Which is the wanted result! Great!

<2017-03-05 Sun> I find it interesting that the forward and backward algorithms provide me with similar, but slightly different answers when we run both of them independently on all of our observations.

BRAINFART! The forward algorithm aims to compute the joint distribution $p(z_n, \mathbf{X}_{1:n})$, while the backward algorithm computes the conditional $p(\mathbf{X}_{2:n} | z_1)$, in the case where we give the algorithms all the observations. They're not computing the same thing, duh.

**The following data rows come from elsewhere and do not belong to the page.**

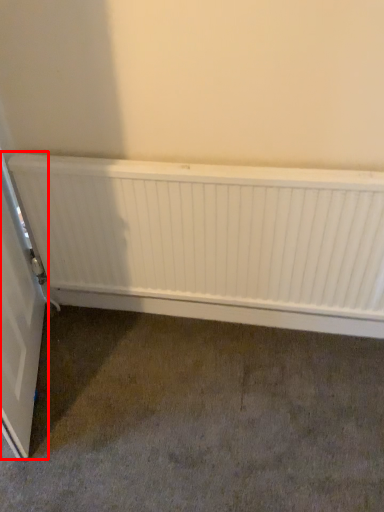 Question: From the image's perspective, what is the correct spatial relationship of door (annotated by the red box) in relation to radiator?

Choices:
 (A) below
 (B) above

Answer: (A) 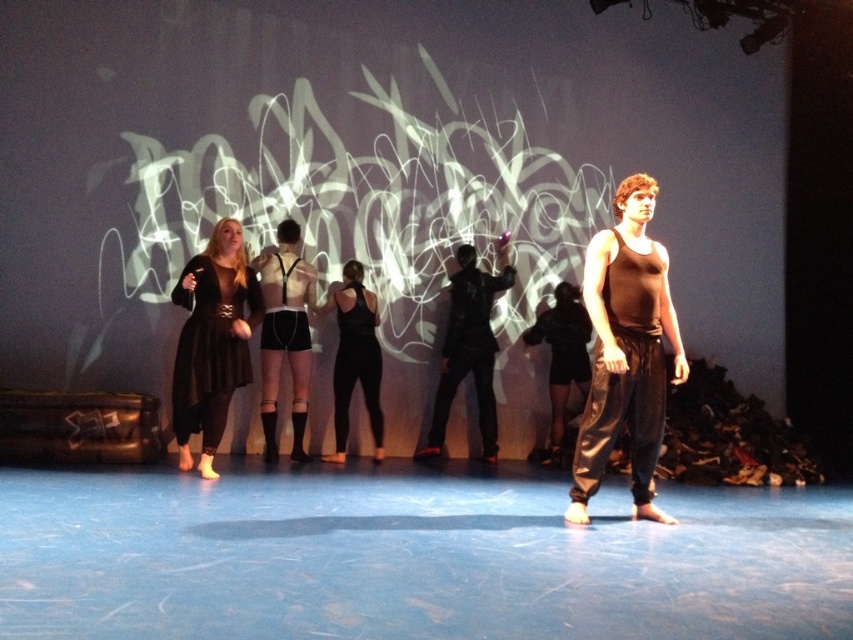 Question: Is matte black shorts at center thinner than black matte tank top at center?

Choices:
 (A) no
 (B) yes

Answer: (A)

Question: Which of the following is the farthest from the observer?

Choices:
 (A) brown matte tank top at center
 (B) matte black shorts at center

Answer: (B)

Question: Can you confirm if brown matte tank top at center is positioned to the right of matte black dress at left?

Choices:
 (A) yes
 (B) no

Answer: (A)

Question: Is brown matte tank top at center positioned before matte black shorts at center?

Choices:
 (A) no
 (B) yes

Answer: (B)

Question: Which point is closer to the camera?

Choices:
 (A) (448, 385)
 (B) (229, 262)
 (C) (367, 291)
 (D) (281, 301)

Answer: (B)

Question: Among these objects, which one is nearest to the camera?

Choices:
 (A) matte black shorts at center
 (B) black matte pants at center

Answer: (A) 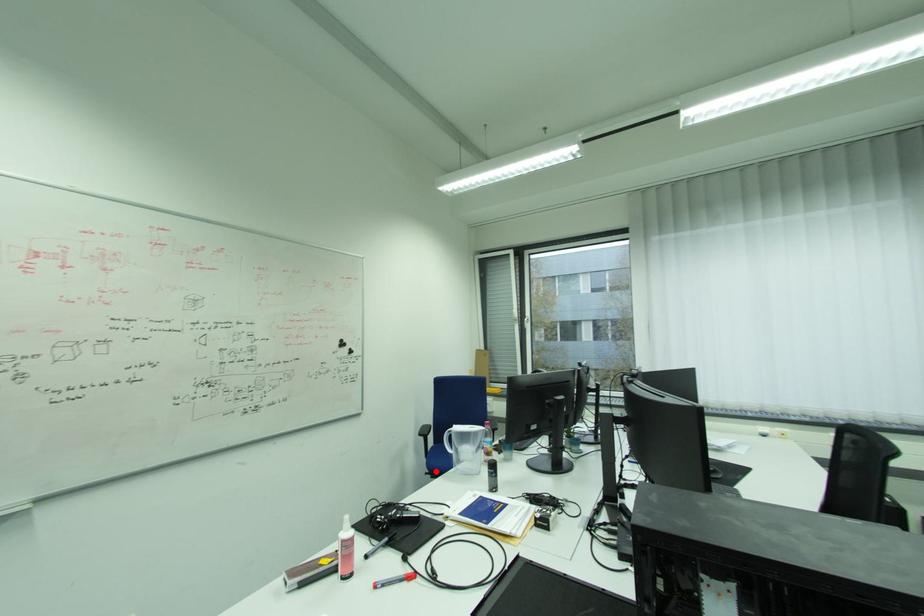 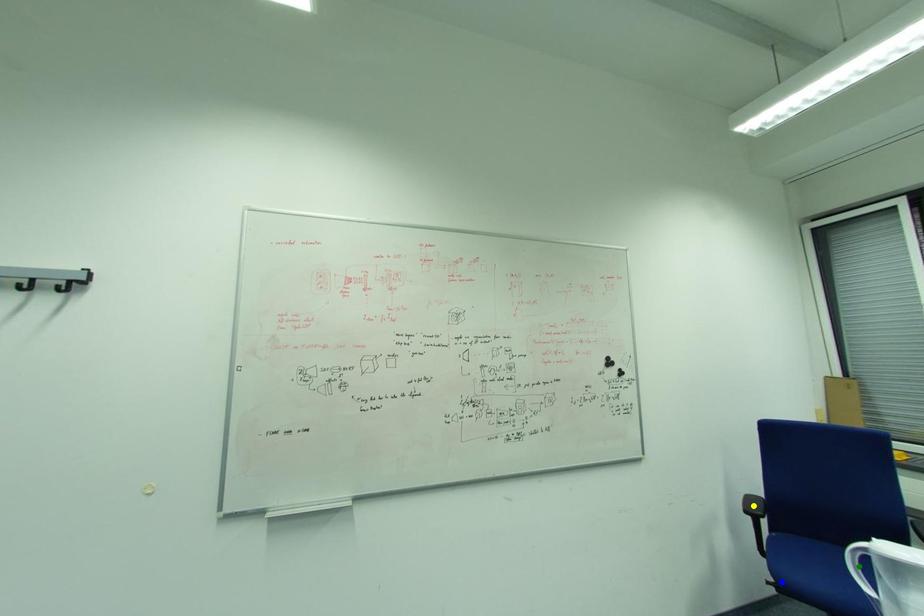 Question: I am providing you with two images of the same scene from different viewpoints. A red point is marked on the first image. You are given multiple points on the second image. Which point in image 2 is actually the same real-world point as the red point in image 1?

Choices:
 (A) yellow point
 (B) green point
 (C) blue point

Answer: (C) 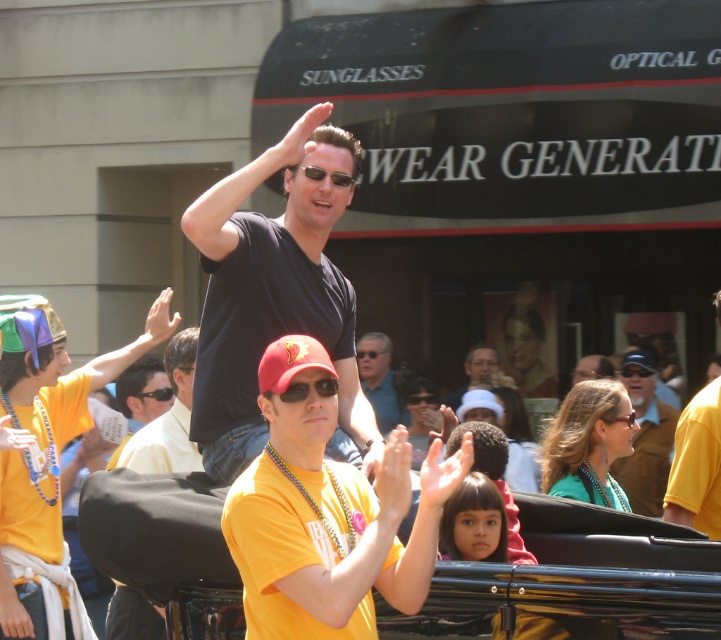 Consider the image. Is shiny black convertible at center to the left of black matte t-shirt at upper center from the viewer's perspective?

Incorrect, shiny black convertible at center is not on the left side of black matte t-shirt at upper center.

Is shiny black convertible at center further to camera compared to black matte t-shirt at upper center?

No, it is in front of black matte t-shirt at upper center.

Between point (707, 595) and point (224, 275), which one is positioned behind?

Positioned behind is point (224, 275).

You are a GUI agent. You are given a task and a screenshot of the screen. Output one action in this format:
    pyautogui.click(x=<x>, y=<y>)
    Task: Click on the shiny black convertible at center
    This screenshot has height=640, width=721.
    Given the screenshot: What is the action you would take?
    pyautogui.click(x=580, y=577)

Is yellow fabric shirt at center above yellow t-shirt at center?

No.

Between yellow fabric shirt at center and yellow t-shirt at center, which one has more height?

Standing taller between the two is yellow fabric shirt at center.

Where is `yellow fabric shirt at center`? The height and width of the screenshot is (640, 721). yellow fabric shirt at center is located at coordinates (167, 419).

I want to click on yellow fabric shirt at center, so click(x=167, y=419).

Does yellow t-shirt at center have a lesser height compared to matte brown jacket at center?

Correct, yellow t-shirt at center is not as tall as matte brown jacket at center.

Does point (689, 472) lie behind point (650, 420)?

No, (689, 472) is closer to viewer.

Does point (685, 490) come behind point (658, 508)?

No, (685, 490) is in front of (658, 508).

In order to click on yellow t-shirt at center in this screenshot , I will do `click(696, 465)`.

And just to validate the time-complexity: 

print "Want it to be about %d; it is in fact %d" % (len(X) * len(S_wiki), cnt)

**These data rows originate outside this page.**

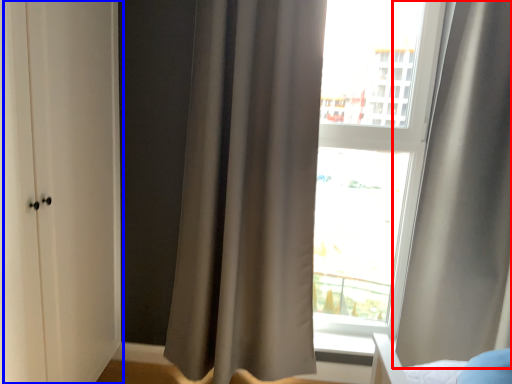 Question: Which object appears closest to the camera in this image, curtain (highlighted by a red box) or screen door (highlighted by a blue box)?

Choices:
 (A) curtain
 (B) screen door

Answer: (B) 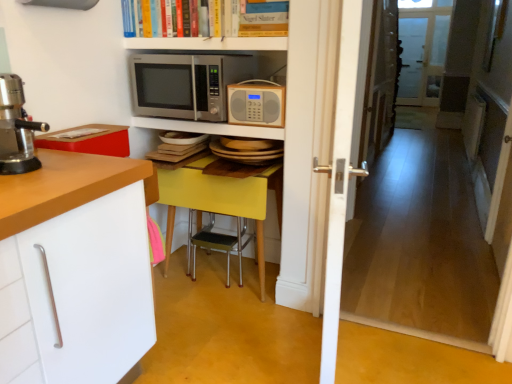 Where is `blank space to the left of white wooden door at center`? This screenshot has height=384, width=512. blank space to the left of white wooden door at center is located at coordinates (241, 354). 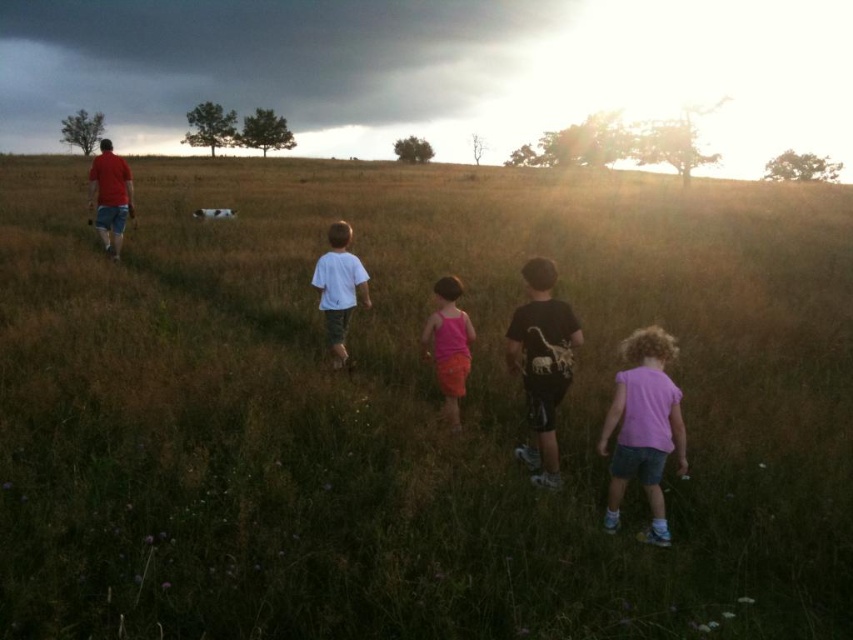 Question: Which object is positioned closest to the white cotton shirt at center?

Choices:
 (A) pink fabric dress at center
 (B) black matte t-shirt at center
 (C) pink fabric shirt at lower right

Answer: (A)

Question: Where is black matte t-shirt at center located in relation to pink fabric dress at center in the image?

Choices:
 (A) right
 (B) left

Answer: (A)

Question: Does pink fabric dress at center appear on the left side of white cotton shirt at center?

Choices:
 (A) no
 (B) yes

Answer: (A)

Question: Which of the following is the farthest from the observer?

Choices:
 (A) (548, 474)
 (B) (668, 419)

Answer: (A)

Question: Which point appears closest to the camera in this image?

Choices:
 (A) (537, 326)
 (B) (650, 403)
 (C) (447, 400)

Answer: (B)

Question: Does pink fabric dress at center have a greater width compared to white cotton shirt at center?

Choices:
 (A) no
 (B) yes

Answer: (A) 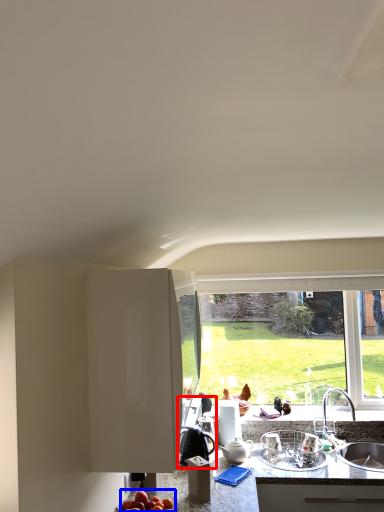 Question: Which object appears farthest to the camera in this image, appliance (highlighted by a red box) or apple (highlighted by a blue box)?

Choices:
 (A) appliance
 (B) apple

Answer: (A) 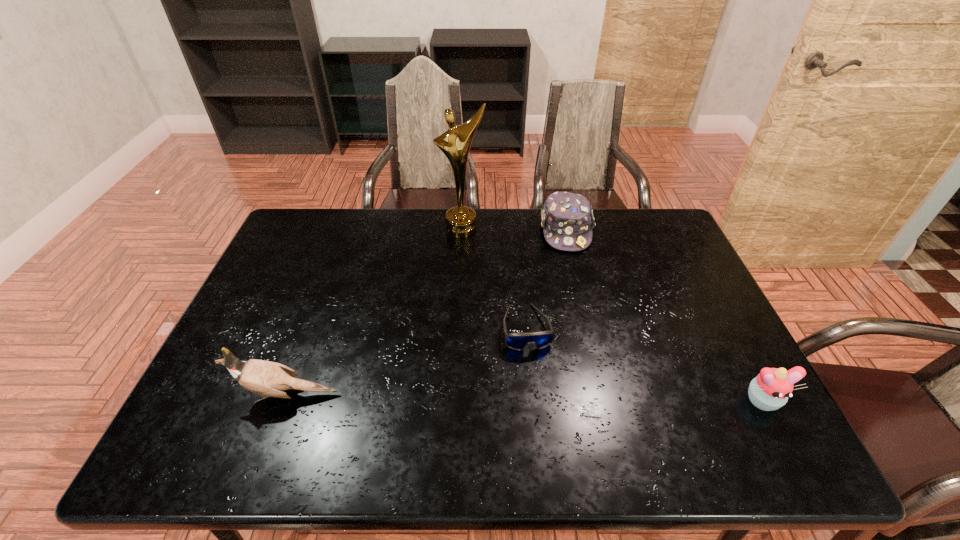 Locate an element on the screen. This screenshot has height=540, width=960. free space on the desktop that is between the second tallest object and the cupcake and is positioned on the front-facing side of the sunglasses is located at coordinates (541, 397).

This screenshot has width=960, height=540. Find the location of `vacant space on the desktop that is between the fourth shortest object and the rightmost object and is positioned on the front-facing side of the second object from left to right`. vacant space on the desktop that is between the fourth shortest object and the rightmost object and is positioned on the front-facing side of the second object from left to right is located at coordinates (519, 397).

Locate an element on the screen. Image resolution: width=960 pixels, height=540 pixels. vacant space on the desktop that is between the bird and the cupcake and is positioned on the front-facing side of the headwear is located at coordinates (589, 398). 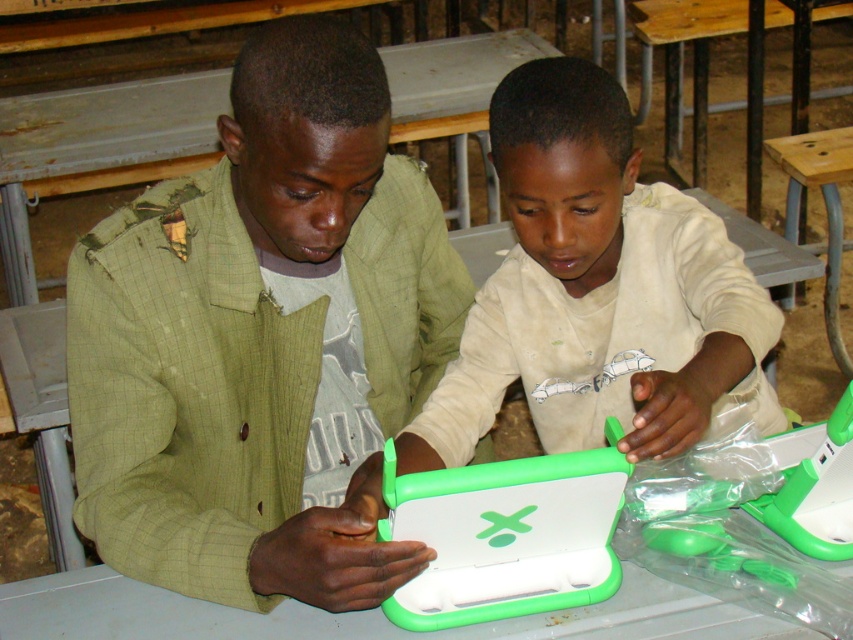 You are a student trying to locate the green matte laptop at center in the classroom. The teacher mentioned that it is positioned at coordinates point (262,339). Can you confirm if this point is within the classroom area?

The point (262,339) corresponds to the green matte laptop at center, which is indeed located within the classroom area as described in the scene.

Want it to be about 400; it is in fact 20
Forward-backward

Now for bringing it all together: forward-backward. 

cnt = 0


def forward_backward(pi, X, S, epsilon, T):
    n_obs = len(X)
    n_states = len(S)

    posterior = np.zeros((n_obs + 1, n_states))

    forward_ = forward(pi, X, S, epsilon, T)
    backward_ = backward(X, S, epsilon, T)

    for k in range(n_obs + 1):
        posterior[k] = forward_[k] * backward_[k]
        posterior[k] /= posterior[k].sum()

    return posterior

forward_backward(pi_wiki, X_wiki, S_wiki, epsilon_wiki, T_wiki)

array([[ 0.64693556,  0.35306444],
       [ 0.86733889,  0.13266111],
       [ 0.82041905,  0.17958095],
       [ 0.30748358,  0.69251642],
       [ 0.82041905,  0.17958095],
       [ 0.86733889,  0.13266111]])

Eureka! We got the entire posterior distribution of the hidden states given the observations!

Discussion

<2017-02-07 Tue> Even though the plot looks nice and all, it seems weird to me that everyone seems to be talkin about issues with underflow while I'm getting overflow issues when dealing with large n o.O

I wasn't normalizing at each step, but instead waited until I had all the values and then normalized. Which means that I would get insanely large values of alpha, and thus doom.

I'm not 100% but I think it would still be a probability distribution in the end, if, you know, I could get to the end without overflow error…

Example

predicted = []
posterior = forward_backward(pi, X, S, epsilon, T)

for p in posterior:
    predicted.append(np.argmax(p))

plt.scatter(steps, X, s=25)
plt.scatter(steps, zs, s=10)
plt.scatter(steps, predicted[:-1], alpha=0.1, c="g")
plt.title("%d samples" % n)

test2.png

Here you can see the actual states plotted in blue, the normally distributed observations in red, and the predictions of the hidden states as a vague green. Yeah, I should probably mess with the sizes and colors to make it more apparent..

Viterbi algorithm

Allows us to compute the posterior probability of a sequence of states, $\mathbf{z} = (z_1, ..., z_n)$, given some sequence of observations, $X = (\mathbf{\mathbf{x_1}, ..., \mathbf{x_n}})$.

Notation

  • $\mathbf{X} = (\mathbf{x}_1, ..., \mathbf{x}_n)$ i.e. the sequence of observations made, not the rv representing some $\mathbf{x}$
  • $\mathbf{X}_{i:j}$ represents the sequence of observations from the $i^{\text{th}}$ observation to the $j^{\text{th}}$ observation

Algorithm

The main idea behind the Viterbi algorithm is to find the optimal / most probable sub-sequence at each step, and then find the optimal / most probable sub-sequence at the next step, using the previous steps optimal path.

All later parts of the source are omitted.